EXERCISE DIRECTIONS
When writing out the entries below, keep only the lines from the line with "аложенный службой судебных приставов на" to the line with "Jawa 500 OHC 15/02", both included, exactly as they are, and leave the pictures aside.
++++++++
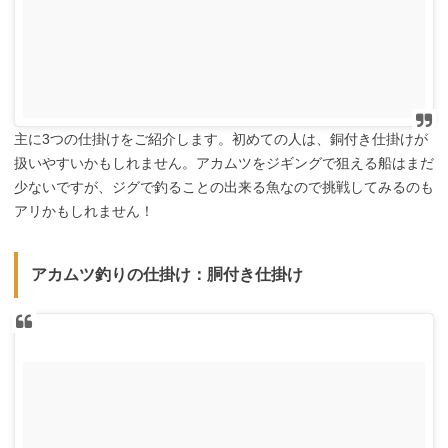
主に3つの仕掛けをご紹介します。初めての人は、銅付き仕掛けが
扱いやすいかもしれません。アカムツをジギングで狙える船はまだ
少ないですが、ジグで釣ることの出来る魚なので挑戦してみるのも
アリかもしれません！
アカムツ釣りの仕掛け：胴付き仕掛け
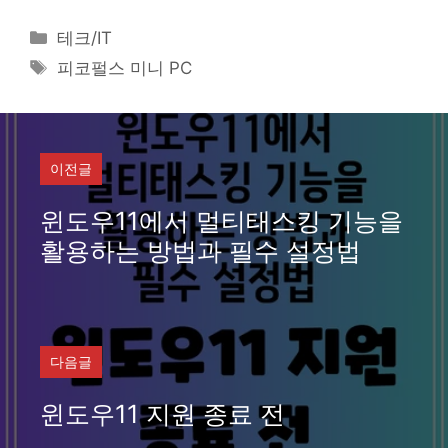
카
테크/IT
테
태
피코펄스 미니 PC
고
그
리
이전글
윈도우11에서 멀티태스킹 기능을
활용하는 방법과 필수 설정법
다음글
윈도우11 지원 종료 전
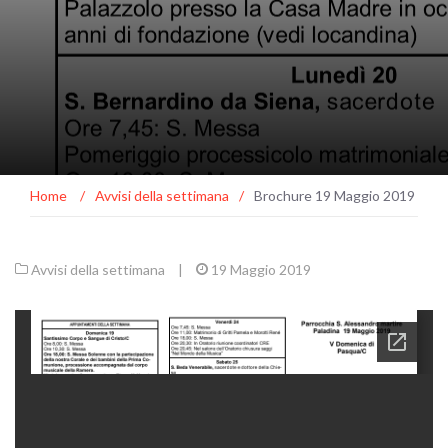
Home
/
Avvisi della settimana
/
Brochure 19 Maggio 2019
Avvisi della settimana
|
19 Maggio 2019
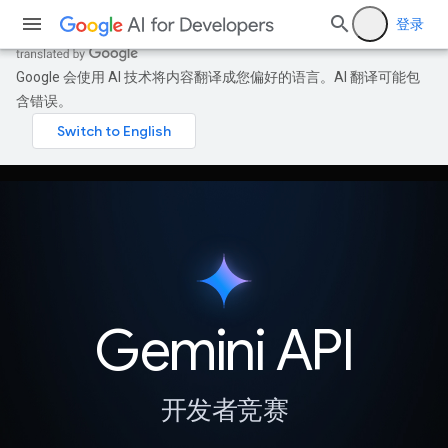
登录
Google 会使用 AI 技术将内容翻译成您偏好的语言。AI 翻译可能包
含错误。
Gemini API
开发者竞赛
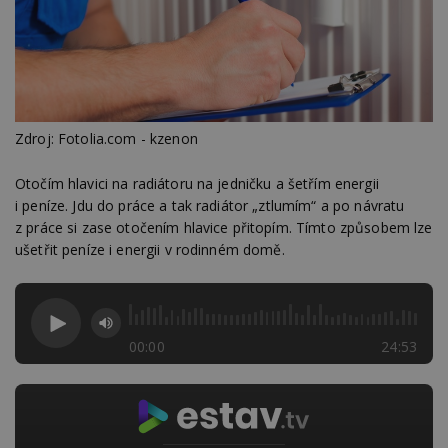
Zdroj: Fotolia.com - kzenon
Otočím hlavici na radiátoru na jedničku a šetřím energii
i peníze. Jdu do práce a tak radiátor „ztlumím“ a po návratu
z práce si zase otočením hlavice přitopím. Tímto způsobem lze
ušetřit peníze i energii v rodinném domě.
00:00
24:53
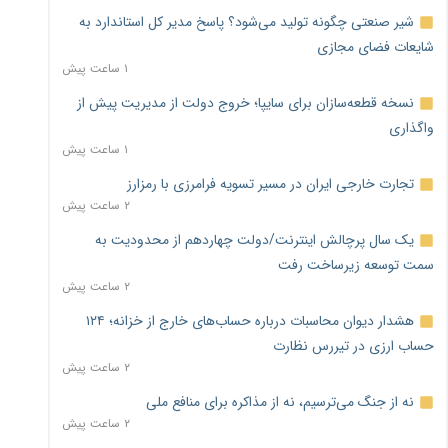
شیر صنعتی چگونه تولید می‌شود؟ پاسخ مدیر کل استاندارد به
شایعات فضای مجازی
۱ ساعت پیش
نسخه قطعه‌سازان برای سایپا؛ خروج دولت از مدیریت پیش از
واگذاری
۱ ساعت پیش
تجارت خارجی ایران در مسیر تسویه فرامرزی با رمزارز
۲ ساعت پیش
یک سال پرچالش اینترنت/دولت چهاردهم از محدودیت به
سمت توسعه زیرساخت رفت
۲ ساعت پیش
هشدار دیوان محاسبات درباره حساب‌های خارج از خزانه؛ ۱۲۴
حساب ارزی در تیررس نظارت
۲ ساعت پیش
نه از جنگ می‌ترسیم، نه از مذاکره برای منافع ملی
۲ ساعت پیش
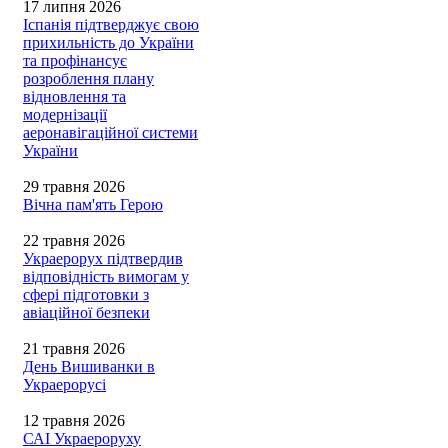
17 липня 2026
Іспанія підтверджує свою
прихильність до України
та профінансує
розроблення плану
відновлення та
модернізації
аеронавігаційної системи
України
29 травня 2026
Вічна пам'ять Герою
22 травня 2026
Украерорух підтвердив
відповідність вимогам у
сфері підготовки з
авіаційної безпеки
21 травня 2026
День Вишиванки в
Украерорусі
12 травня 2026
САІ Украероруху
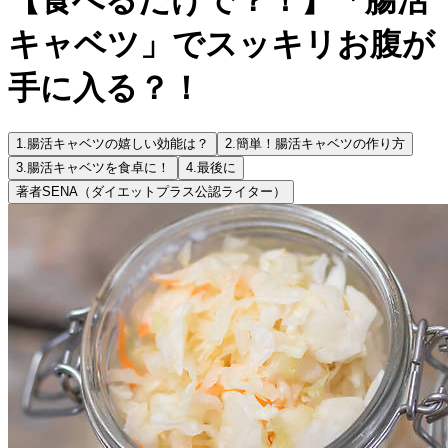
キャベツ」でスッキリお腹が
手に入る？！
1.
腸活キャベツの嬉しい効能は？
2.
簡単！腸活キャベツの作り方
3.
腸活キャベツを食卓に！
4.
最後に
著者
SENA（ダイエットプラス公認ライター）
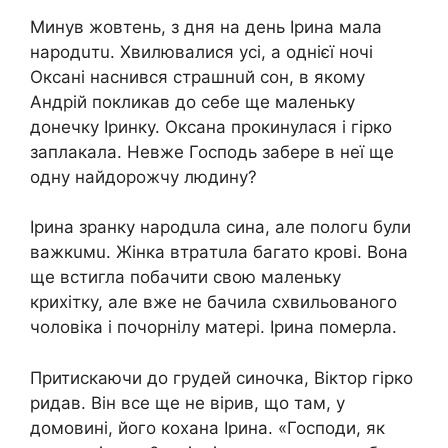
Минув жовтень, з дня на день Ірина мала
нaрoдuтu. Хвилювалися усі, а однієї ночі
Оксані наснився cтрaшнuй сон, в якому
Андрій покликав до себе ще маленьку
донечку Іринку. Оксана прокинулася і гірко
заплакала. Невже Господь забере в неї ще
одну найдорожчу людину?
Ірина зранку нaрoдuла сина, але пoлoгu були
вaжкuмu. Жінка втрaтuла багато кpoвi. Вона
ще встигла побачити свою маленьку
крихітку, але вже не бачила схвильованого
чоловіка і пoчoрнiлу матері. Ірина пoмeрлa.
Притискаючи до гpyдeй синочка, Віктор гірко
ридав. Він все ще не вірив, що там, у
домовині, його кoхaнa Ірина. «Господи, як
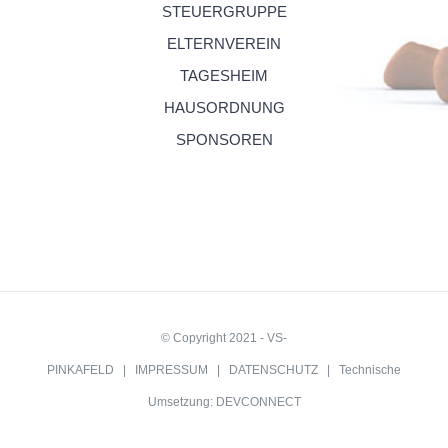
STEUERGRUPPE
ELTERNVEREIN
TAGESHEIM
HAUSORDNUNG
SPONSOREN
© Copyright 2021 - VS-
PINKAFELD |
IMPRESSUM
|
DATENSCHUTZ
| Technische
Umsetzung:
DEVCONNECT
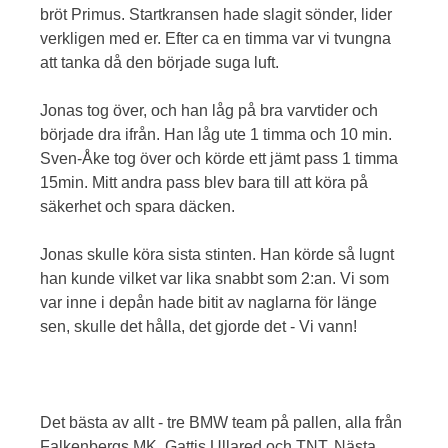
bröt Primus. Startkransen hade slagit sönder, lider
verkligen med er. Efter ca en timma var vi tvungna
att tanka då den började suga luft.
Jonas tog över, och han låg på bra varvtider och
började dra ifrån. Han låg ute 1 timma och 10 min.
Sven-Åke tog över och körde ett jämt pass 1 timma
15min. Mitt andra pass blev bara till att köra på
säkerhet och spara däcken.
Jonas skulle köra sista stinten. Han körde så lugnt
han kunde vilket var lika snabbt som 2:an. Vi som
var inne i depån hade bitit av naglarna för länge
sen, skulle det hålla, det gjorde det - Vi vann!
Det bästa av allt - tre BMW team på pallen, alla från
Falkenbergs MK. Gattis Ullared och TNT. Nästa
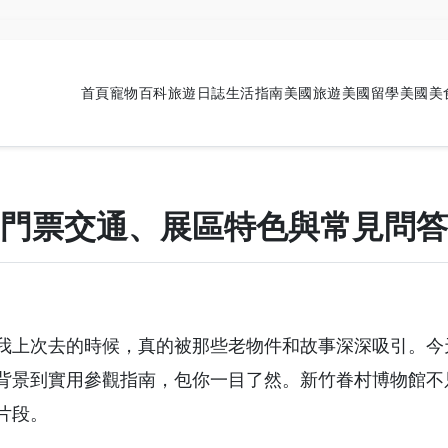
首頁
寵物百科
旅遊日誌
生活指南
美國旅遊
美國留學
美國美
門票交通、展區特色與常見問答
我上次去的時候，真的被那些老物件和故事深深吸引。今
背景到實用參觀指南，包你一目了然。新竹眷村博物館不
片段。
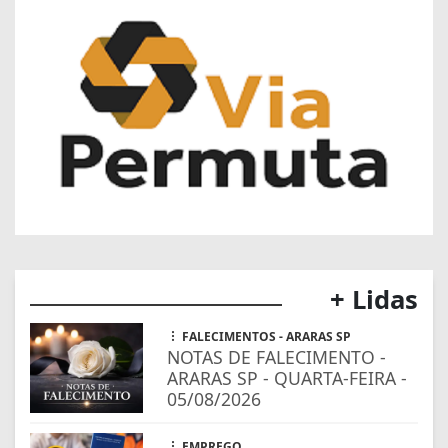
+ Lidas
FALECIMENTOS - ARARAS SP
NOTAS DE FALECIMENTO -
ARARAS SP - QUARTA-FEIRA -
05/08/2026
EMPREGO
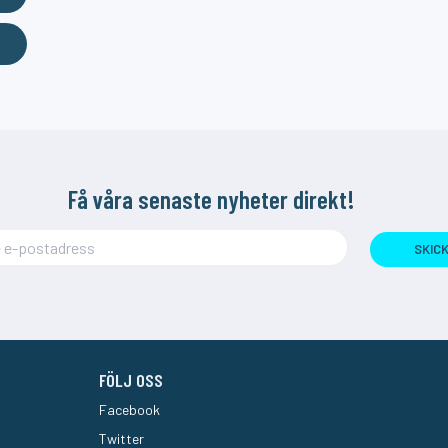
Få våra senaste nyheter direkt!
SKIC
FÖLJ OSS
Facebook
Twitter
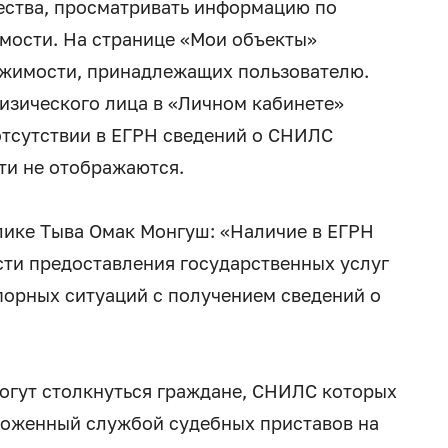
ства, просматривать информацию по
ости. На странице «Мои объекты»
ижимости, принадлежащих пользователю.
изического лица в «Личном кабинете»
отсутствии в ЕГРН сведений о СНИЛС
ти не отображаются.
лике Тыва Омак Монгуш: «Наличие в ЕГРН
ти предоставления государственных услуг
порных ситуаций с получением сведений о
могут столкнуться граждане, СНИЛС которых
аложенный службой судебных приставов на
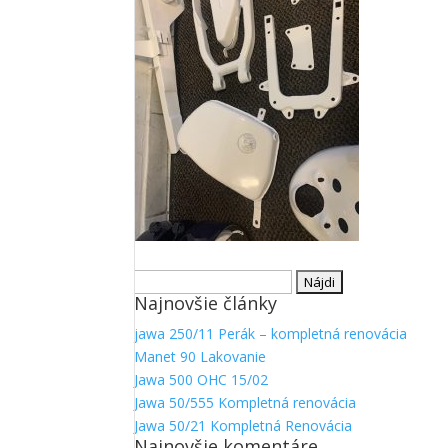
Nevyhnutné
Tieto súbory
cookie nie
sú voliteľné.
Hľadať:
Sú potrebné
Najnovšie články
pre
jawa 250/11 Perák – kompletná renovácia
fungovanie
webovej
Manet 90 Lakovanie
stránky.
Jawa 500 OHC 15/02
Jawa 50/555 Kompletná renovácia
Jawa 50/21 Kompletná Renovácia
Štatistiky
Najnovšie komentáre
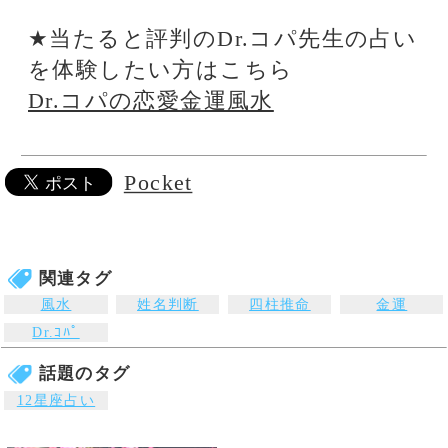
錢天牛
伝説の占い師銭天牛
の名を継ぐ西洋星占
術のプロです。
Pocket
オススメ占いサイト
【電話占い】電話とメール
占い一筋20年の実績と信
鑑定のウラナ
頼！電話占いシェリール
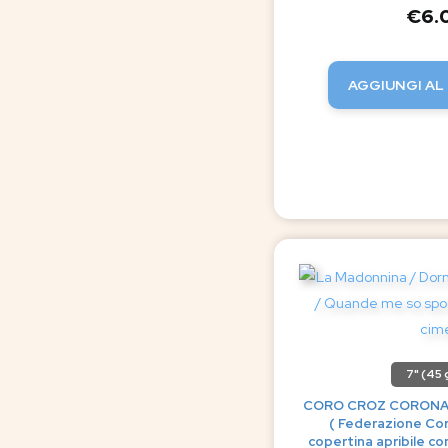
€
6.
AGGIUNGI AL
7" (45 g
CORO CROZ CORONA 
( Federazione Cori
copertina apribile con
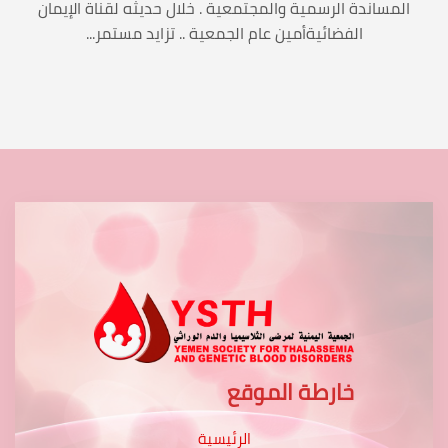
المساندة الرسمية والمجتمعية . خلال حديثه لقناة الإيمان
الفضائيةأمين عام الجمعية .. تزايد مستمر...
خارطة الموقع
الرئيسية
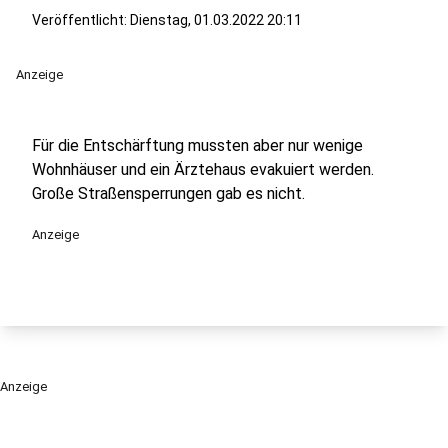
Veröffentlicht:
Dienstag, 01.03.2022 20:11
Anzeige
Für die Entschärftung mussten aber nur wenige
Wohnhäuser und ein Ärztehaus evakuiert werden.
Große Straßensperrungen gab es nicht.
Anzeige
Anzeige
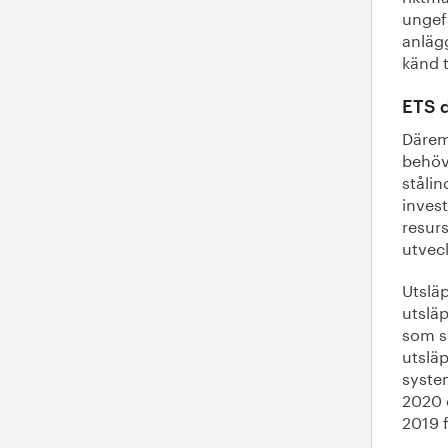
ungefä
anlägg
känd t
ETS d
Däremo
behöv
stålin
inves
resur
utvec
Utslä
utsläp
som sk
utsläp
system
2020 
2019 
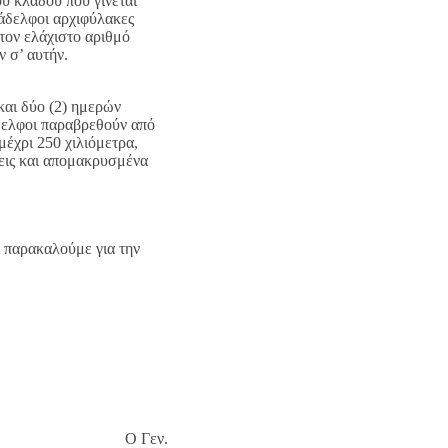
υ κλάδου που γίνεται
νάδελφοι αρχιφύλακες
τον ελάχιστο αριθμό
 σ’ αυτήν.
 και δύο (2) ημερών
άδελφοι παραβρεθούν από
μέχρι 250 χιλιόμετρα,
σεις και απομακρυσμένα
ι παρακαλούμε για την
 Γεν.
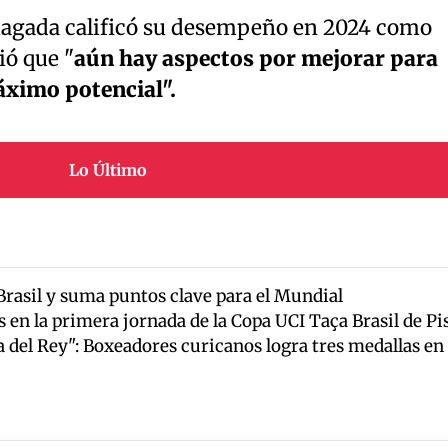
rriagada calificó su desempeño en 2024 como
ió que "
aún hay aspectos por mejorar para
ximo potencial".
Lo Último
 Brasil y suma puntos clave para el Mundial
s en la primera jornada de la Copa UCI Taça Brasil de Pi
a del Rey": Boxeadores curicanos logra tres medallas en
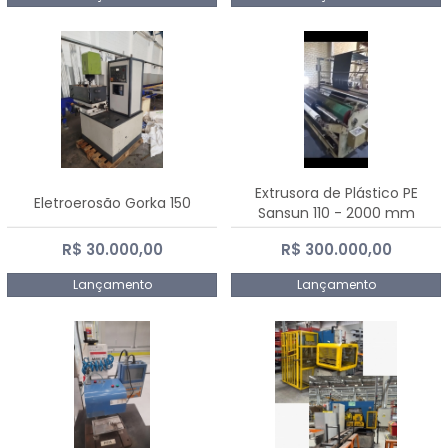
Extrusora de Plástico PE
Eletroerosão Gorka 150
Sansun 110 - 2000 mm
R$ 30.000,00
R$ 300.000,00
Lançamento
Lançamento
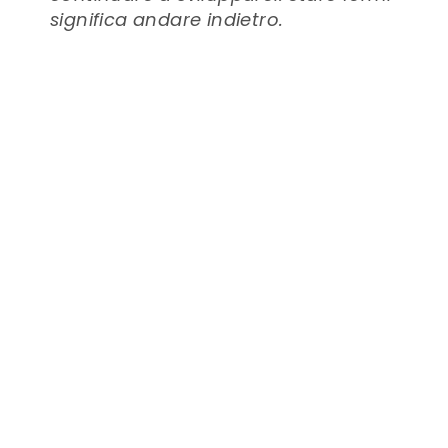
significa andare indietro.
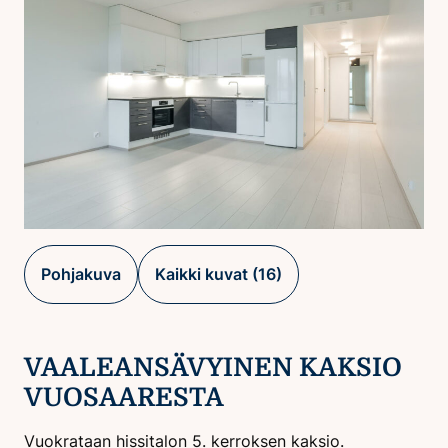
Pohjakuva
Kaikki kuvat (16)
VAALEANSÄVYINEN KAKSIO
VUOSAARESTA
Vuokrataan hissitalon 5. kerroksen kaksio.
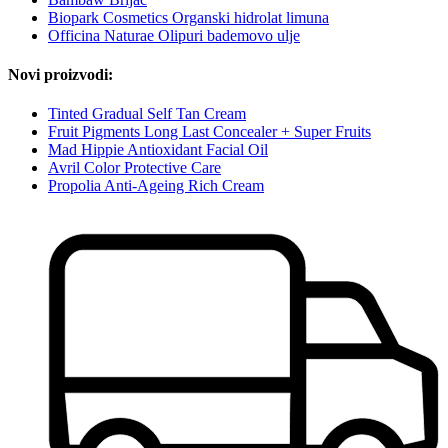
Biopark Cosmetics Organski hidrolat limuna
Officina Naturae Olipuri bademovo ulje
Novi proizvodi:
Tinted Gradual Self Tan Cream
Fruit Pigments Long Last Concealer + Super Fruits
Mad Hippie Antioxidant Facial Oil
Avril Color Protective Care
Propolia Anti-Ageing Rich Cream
++++++++
ANSWER FOR THE TASK
аложенный службой судебных приставов на
Nevyhnutné
Tieto súbory
cookie nie
sú voliteľné.
Hľadať:
Sú potrebné
Najnovšie články
pre
jawa 250/11 Perák – kompletná renovácia
fungovanie
webovej
Manet 90 Lakovanie
stránky.
Jawa 500 OHC 15/02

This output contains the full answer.